Here are a partial answer, important considerations, and possible starting points for further research.
Screen Size
Unless you have the resources to create completely separate views for small and large screens, one way to make your app look reasonable on a desktop/laptop screen is to add horizontal margins. This can be accomplished by wrapping your
app Navigator with a View like:
<View
onLayout={this._handleLayout}
style={[styles.appContainer, this.state.isWide && styles.wide]}>
and
_handleLayout = ({ nativeEvent }) => {
const { width } = nativeEvent.layout;
this.setState(() => ({ isWide: width > 600 }));
};
Tab bar, Header, and other navigation elements
React Navigation has built-in support for headers and tab bars, however, a standard mobile layout with on a desktop/laptop screen looks ugly. Since you are probably using navigator components designed for mobile, like createBottomTabNavigator
and createDrawerNavigator
, one option is to make custom navigator(s) for the desktop layout. This may require some work since there are no standard navigator components for desktop layouts.

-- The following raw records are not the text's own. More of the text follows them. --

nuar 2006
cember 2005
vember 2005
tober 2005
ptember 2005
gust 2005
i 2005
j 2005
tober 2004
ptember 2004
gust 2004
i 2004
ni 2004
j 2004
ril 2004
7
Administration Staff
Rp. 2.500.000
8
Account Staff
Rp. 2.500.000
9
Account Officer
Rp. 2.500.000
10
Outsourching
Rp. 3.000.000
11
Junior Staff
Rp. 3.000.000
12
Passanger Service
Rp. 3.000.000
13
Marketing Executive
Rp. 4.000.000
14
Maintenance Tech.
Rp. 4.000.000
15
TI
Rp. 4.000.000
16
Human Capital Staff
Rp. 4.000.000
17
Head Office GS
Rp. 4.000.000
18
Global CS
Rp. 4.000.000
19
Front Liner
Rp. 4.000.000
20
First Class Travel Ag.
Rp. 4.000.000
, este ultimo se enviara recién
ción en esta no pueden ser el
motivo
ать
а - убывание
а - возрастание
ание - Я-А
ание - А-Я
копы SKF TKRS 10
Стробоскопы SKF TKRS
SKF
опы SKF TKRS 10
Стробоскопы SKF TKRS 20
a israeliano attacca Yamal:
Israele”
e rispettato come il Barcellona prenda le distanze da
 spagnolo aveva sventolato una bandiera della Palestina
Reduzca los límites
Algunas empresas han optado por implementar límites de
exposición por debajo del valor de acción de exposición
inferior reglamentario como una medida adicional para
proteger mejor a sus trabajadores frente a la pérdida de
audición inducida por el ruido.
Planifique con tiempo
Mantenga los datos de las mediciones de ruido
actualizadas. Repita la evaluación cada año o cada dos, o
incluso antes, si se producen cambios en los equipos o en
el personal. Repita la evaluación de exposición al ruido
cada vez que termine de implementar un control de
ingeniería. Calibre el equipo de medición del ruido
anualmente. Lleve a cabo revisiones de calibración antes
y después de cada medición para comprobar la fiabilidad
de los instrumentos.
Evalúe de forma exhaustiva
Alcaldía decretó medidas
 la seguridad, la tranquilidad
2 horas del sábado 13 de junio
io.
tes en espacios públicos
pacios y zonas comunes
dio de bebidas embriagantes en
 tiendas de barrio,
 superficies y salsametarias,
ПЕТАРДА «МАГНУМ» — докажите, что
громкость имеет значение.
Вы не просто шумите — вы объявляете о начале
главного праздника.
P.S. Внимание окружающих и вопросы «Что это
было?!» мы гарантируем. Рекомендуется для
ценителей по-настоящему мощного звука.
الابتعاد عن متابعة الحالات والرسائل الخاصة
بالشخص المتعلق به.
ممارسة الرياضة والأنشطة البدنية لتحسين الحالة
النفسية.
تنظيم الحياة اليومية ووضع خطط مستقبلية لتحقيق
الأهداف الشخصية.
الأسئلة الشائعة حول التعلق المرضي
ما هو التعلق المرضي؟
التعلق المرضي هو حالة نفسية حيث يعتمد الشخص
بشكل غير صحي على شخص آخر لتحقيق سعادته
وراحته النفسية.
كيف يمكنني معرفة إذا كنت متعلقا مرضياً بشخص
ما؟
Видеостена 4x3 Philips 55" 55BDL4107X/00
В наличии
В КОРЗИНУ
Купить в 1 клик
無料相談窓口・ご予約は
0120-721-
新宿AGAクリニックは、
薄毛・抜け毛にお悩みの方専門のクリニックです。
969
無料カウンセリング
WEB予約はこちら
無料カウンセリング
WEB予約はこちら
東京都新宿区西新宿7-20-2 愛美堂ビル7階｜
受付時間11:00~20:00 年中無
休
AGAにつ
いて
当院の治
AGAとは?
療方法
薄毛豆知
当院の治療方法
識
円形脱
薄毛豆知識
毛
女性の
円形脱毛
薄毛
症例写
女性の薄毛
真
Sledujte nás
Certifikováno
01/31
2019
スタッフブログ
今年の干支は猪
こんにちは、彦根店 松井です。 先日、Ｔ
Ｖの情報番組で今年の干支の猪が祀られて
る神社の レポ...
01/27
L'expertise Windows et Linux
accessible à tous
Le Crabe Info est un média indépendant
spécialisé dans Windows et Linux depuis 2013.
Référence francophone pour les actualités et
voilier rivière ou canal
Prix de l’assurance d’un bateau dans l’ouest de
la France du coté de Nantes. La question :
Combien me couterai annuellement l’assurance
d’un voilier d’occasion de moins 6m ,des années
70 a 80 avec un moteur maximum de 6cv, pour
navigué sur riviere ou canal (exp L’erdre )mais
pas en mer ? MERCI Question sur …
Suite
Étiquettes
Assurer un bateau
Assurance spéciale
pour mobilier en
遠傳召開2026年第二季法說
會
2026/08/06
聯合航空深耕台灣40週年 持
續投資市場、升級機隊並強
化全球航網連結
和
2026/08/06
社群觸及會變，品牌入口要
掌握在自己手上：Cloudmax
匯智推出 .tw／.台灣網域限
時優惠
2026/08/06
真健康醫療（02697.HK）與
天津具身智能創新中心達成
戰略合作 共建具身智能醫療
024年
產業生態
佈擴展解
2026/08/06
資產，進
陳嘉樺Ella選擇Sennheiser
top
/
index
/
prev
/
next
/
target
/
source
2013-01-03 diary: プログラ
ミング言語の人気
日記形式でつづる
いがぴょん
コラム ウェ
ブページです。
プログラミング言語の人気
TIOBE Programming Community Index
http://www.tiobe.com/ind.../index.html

Another problem is that you may want your header bar to be different, since there's more space to add navigation elements, search bar, etc. React Navigation doesn't provide examples on how to do this, so it may be difficult.
Web URLs, router, server rendering, etc.
React Navigation 3.x docs say that web support should be considered experimental and provides sparse guidance on these issues. The react-navigation/web module provides "Tools for react-navigation on web browsers and servers" but little documentation. An example for setting up a simple web app using SwitchRouter can be found here. However, I could not find any info on using URL parameters with routes.